*Directions for this task*.
Count the lines below holding "utilisateur" and answer with that number only.

[Stored data entries]
┄┄┄┄┄┄┄┄┄┄

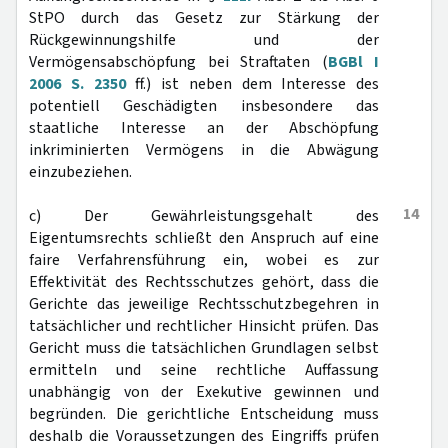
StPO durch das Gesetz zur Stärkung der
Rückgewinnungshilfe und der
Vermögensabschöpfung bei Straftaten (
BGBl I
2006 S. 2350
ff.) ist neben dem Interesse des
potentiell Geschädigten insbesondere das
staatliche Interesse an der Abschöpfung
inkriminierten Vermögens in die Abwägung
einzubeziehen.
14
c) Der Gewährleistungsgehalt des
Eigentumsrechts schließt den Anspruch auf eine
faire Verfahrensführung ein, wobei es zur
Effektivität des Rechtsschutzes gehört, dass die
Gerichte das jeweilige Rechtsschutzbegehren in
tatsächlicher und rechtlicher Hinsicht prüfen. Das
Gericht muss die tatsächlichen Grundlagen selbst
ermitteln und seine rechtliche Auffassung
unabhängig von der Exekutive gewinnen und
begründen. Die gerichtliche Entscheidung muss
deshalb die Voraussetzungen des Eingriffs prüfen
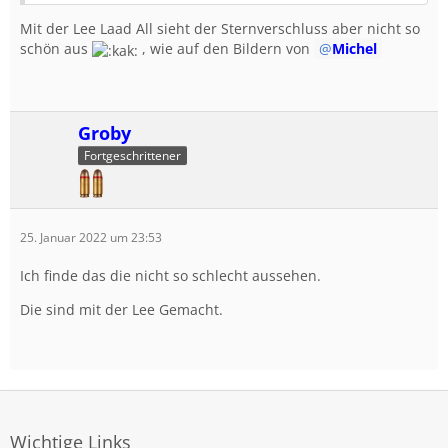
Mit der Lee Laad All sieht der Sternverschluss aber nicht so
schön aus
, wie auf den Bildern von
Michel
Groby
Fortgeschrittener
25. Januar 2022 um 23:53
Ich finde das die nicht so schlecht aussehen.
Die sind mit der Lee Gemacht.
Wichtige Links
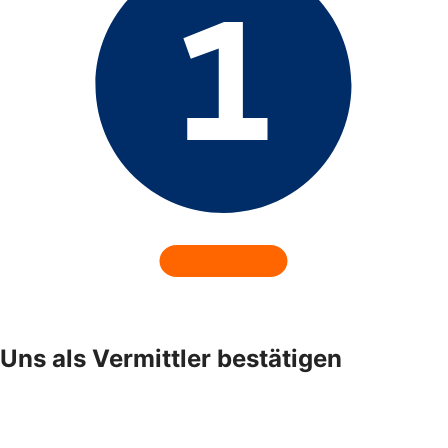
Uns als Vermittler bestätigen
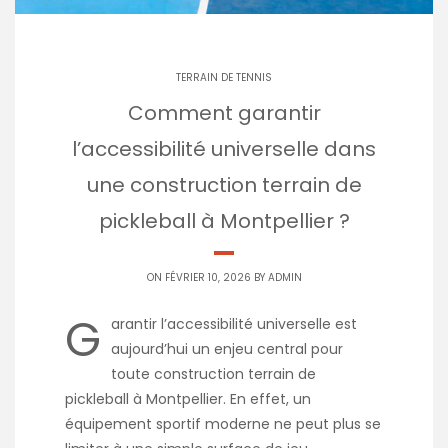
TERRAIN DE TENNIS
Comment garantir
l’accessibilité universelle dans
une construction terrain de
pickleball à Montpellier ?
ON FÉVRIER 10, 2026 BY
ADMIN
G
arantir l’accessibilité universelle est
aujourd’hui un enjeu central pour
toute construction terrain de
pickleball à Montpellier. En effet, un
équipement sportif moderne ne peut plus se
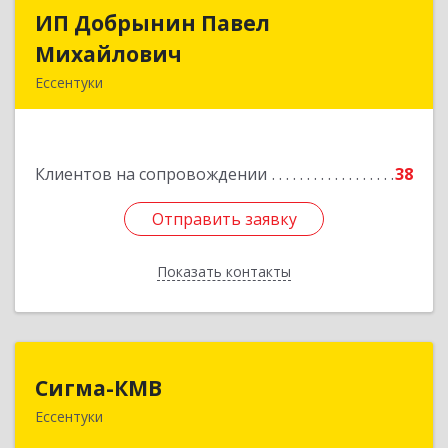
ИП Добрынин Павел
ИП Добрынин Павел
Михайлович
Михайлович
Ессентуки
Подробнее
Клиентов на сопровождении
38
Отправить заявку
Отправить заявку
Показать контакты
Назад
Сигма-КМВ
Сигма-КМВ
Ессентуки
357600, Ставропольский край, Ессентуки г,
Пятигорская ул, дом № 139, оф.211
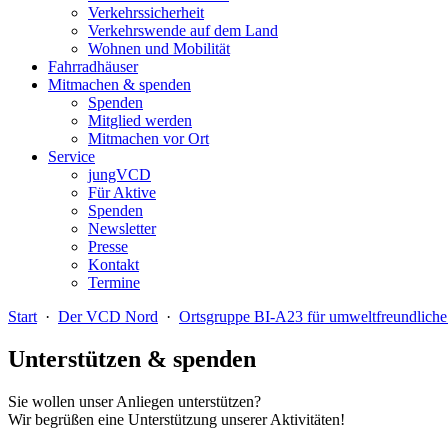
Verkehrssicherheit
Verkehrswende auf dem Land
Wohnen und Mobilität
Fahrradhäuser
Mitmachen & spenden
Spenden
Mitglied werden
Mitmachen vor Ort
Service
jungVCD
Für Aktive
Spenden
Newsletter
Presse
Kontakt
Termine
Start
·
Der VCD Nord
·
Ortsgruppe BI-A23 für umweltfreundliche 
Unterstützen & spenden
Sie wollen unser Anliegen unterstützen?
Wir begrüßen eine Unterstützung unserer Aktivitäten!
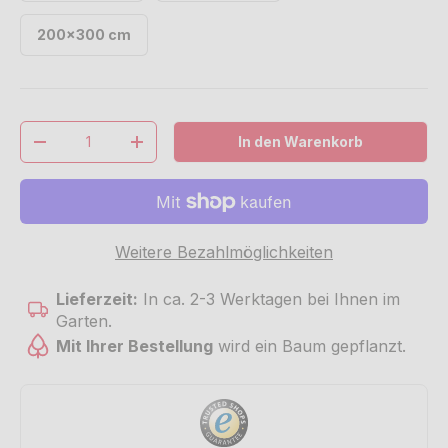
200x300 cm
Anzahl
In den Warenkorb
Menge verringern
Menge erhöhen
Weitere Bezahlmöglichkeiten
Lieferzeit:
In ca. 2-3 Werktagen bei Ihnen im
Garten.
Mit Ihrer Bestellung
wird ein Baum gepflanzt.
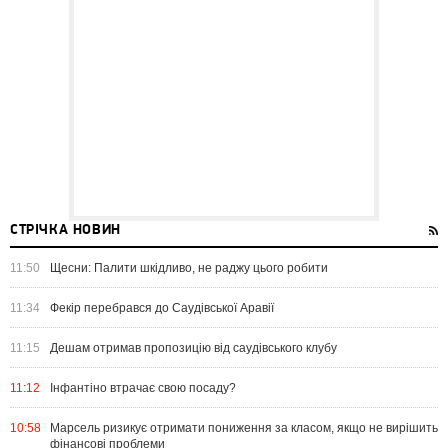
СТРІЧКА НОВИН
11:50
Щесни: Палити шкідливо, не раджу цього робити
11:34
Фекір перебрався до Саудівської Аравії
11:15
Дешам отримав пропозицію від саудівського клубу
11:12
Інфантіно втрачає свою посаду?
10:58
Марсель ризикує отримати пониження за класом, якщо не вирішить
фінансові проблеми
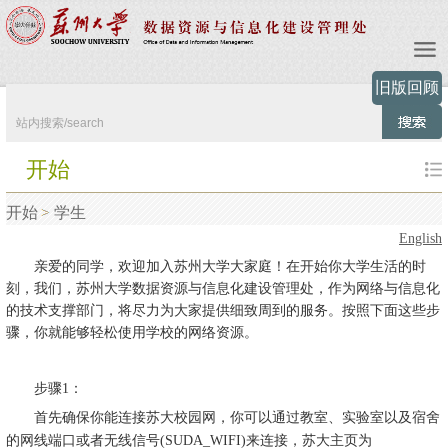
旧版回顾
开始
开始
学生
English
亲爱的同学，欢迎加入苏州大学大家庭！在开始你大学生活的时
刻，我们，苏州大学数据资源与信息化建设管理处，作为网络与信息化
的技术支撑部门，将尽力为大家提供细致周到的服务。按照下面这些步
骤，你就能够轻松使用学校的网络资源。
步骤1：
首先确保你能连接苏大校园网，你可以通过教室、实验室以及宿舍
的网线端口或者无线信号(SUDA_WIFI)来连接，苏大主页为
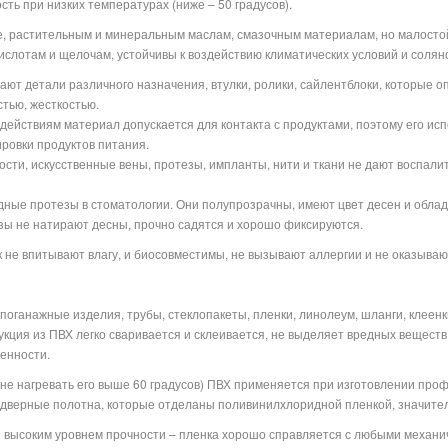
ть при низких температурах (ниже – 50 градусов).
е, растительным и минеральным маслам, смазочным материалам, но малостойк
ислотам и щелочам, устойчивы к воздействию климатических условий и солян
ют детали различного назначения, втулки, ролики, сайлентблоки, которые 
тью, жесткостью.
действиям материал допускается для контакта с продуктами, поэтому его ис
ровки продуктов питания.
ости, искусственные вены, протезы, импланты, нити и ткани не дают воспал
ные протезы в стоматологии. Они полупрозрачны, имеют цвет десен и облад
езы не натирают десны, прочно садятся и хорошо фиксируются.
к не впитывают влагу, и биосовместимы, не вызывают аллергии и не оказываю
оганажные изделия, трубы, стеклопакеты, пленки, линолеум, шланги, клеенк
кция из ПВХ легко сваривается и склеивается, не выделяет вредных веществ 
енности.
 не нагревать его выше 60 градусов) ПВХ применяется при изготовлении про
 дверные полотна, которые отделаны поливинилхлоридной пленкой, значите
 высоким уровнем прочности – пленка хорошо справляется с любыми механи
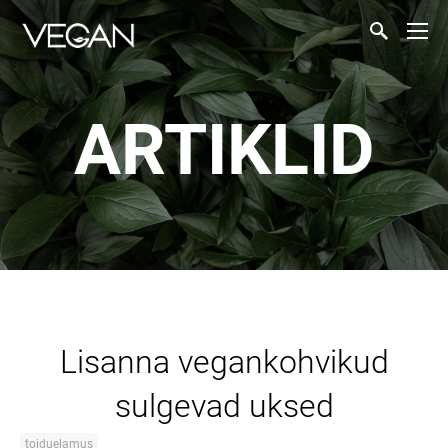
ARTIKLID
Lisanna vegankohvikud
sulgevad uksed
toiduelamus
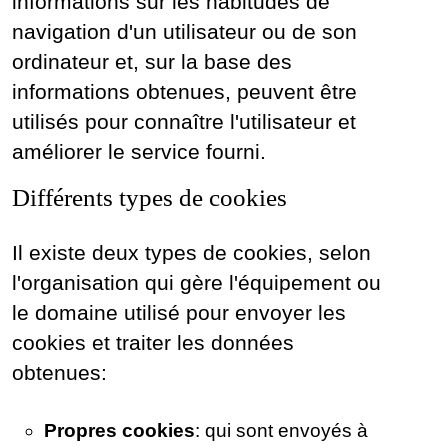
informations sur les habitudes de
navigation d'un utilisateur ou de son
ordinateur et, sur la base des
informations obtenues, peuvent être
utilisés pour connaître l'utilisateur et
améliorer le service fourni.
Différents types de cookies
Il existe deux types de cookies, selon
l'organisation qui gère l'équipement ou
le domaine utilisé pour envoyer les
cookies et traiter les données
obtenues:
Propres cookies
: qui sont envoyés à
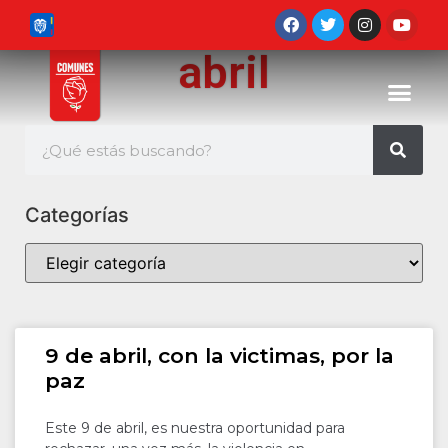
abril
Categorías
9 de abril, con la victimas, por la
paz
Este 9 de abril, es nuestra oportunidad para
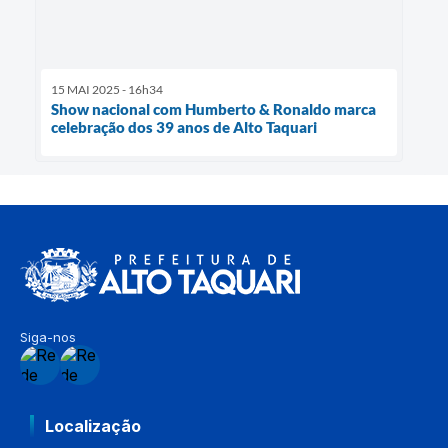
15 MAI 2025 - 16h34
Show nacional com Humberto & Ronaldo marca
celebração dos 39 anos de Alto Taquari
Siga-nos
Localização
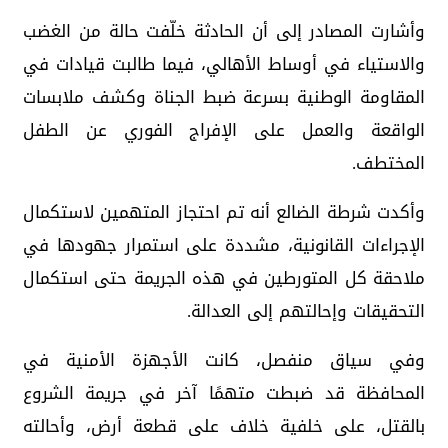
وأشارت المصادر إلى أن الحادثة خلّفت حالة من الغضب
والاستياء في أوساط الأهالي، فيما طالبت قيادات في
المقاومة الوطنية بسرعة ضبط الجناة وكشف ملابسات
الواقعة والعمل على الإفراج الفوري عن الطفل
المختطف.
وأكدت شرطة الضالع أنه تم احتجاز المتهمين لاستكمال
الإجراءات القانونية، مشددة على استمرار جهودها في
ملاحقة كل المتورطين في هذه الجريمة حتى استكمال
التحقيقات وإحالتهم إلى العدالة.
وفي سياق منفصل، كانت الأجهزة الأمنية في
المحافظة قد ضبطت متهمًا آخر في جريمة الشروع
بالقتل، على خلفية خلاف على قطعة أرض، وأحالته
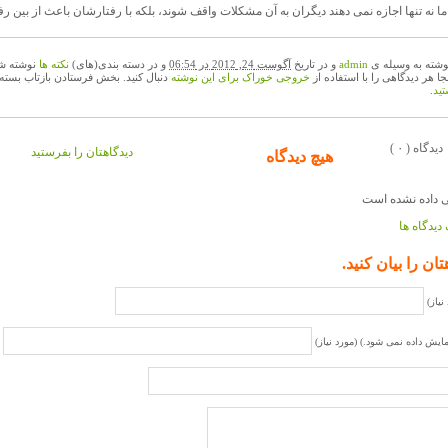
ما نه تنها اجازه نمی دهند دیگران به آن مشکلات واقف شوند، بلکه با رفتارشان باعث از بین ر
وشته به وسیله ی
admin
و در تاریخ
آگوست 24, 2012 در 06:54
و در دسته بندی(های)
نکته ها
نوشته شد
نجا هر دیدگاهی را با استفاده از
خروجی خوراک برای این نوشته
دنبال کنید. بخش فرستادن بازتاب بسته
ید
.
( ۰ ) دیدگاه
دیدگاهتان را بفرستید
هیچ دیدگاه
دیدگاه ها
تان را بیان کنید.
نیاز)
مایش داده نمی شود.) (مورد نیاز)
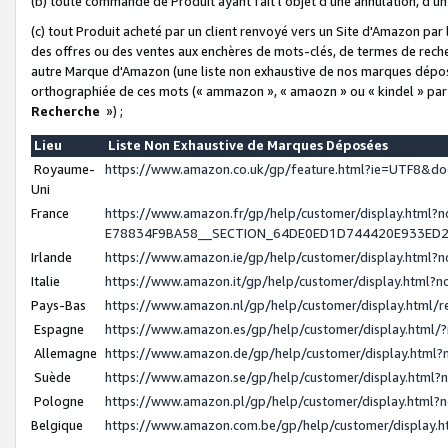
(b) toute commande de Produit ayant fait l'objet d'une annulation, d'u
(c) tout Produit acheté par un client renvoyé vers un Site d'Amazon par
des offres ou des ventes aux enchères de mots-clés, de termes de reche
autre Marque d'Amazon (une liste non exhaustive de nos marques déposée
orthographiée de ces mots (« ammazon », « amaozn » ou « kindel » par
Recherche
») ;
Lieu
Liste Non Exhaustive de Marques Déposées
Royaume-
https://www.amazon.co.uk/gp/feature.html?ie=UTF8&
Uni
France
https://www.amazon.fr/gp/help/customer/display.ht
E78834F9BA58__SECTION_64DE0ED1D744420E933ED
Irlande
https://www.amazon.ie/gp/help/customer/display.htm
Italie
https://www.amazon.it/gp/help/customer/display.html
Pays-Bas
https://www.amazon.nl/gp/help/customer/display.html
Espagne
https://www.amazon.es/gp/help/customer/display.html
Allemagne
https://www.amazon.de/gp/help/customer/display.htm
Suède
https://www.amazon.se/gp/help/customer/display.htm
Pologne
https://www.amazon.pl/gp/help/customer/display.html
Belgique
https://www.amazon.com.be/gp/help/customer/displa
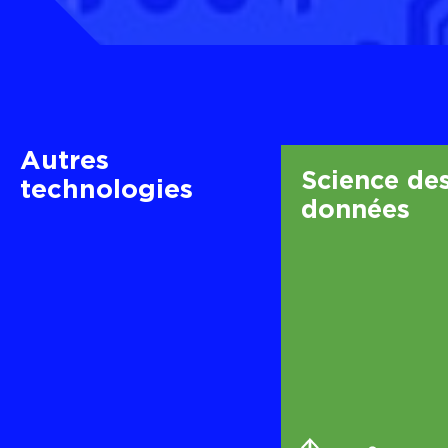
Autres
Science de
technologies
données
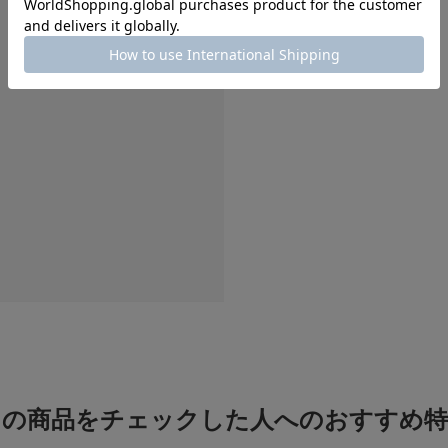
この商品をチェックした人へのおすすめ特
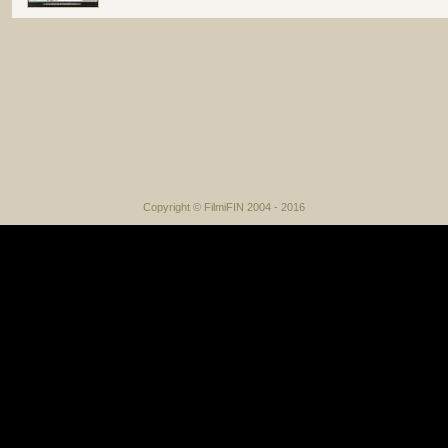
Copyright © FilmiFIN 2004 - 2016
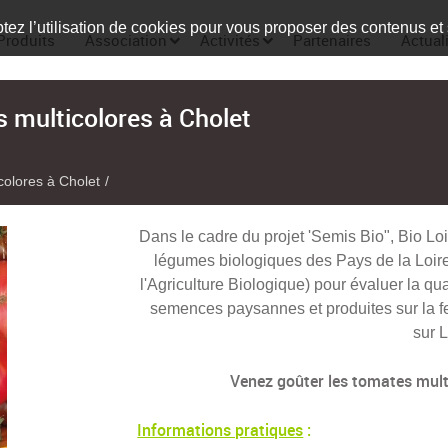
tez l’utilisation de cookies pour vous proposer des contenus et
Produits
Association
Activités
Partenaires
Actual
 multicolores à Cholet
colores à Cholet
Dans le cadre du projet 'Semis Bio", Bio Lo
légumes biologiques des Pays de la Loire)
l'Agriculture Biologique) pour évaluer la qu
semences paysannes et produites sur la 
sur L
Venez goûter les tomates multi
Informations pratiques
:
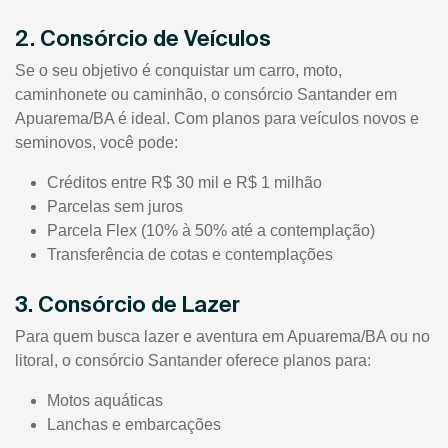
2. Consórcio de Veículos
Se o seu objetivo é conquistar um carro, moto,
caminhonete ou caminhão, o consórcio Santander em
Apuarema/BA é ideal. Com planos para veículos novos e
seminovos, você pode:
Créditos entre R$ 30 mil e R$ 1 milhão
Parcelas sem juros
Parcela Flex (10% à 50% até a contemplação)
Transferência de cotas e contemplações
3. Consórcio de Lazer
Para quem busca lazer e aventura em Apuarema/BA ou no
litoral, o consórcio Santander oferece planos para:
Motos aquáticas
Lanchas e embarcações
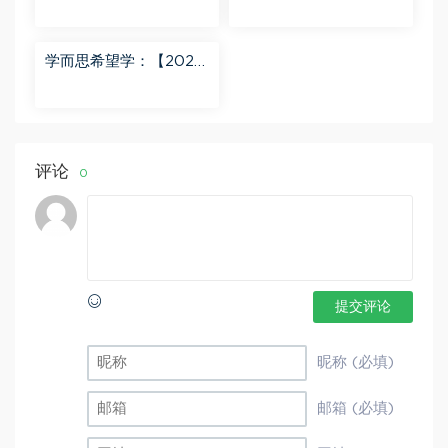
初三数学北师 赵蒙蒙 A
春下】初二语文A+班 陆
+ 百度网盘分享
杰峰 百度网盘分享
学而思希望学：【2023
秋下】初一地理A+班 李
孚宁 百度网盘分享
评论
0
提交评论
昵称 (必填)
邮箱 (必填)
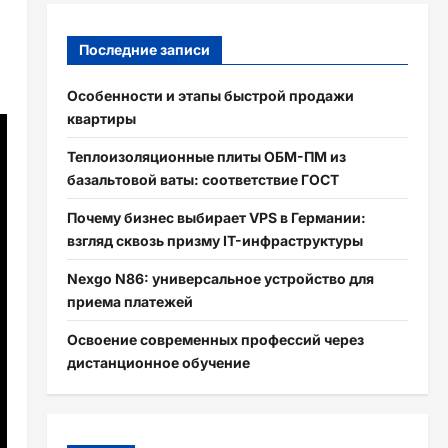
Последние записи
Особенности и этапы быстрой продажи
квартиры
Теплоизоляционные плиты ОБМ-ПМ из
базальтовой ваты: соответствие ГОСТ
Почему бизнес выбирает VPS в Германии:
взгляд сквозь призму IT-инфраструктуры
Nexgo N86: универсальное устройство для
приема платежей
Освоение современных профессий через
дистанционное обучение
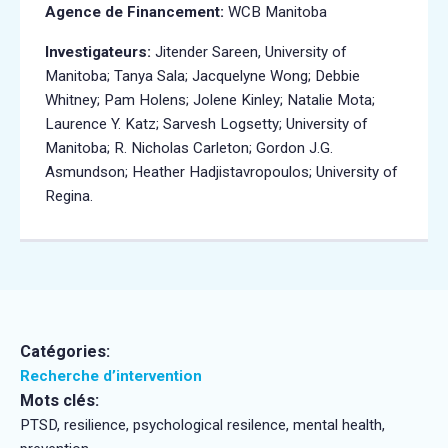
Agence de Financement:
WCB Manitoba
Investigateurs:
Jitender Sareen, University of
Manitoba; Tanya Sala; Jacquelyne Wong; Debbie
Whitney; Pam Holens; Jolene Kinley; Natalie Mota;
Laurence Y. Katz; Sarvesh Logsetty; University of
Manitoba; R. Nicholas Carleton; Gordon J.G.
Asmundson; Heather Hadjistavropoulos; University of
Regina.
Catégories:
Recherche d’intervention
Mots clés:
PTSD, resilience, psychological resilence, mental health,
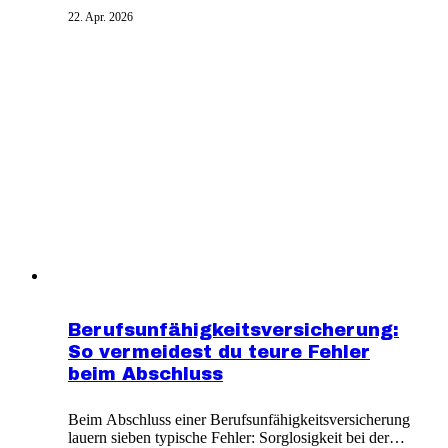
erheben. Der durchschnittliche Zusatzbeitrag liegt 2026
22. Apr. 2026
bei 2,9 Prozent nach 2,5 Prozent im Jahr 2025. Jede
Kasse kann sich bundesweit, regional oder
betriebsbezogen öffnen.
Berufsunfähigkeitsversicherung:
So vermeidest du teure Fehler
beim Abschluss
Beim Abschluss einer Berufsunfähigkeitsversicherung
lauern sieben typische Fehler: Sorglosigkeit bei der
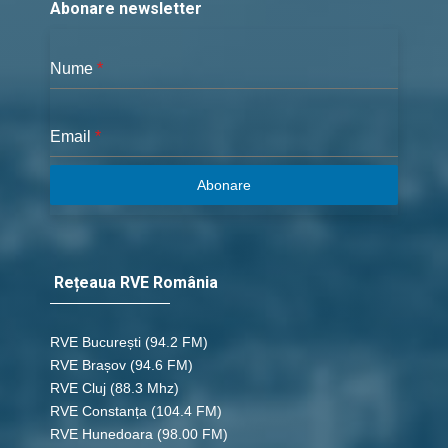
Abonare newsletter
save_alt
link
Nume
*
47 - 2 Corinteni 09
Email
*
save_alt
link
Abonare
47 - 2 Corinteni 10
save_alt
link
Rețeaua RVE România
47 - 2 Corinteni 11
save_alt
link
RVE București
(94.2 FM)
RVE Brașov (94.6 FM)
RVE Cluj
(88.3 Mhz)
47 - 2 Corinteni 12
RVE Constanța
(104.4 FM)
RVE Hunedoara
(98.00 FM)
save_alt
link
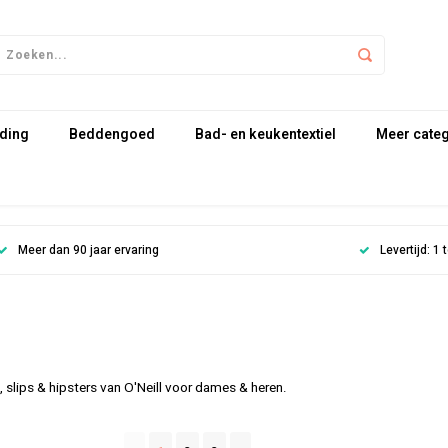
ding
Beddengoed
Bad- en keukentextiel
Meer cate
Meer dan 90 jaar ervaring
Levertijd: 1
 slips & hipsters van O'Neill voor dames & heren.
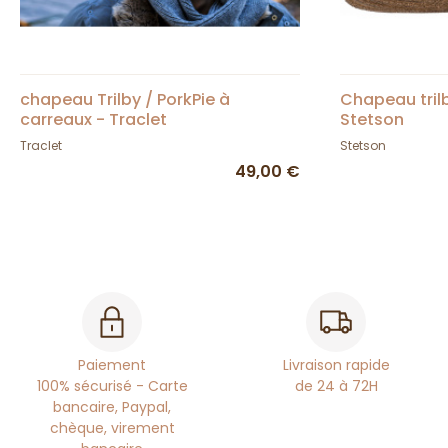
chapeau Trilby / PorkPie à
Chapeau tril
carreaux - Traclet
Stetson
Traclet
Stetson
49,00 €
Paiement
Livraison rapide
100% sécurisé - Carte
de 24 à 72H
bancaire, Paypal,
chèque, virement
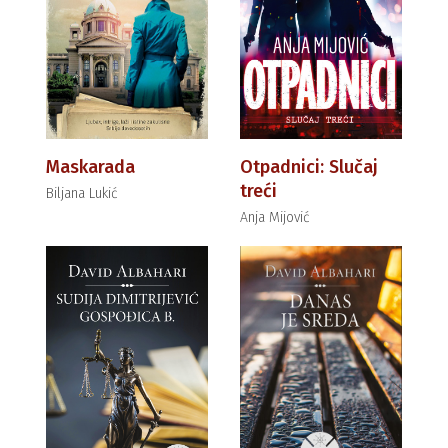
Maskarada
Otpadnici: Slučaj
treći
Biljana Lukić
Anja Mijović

┄┄┄┄┄┄┄┄┄┄

*Exercise solution*.
2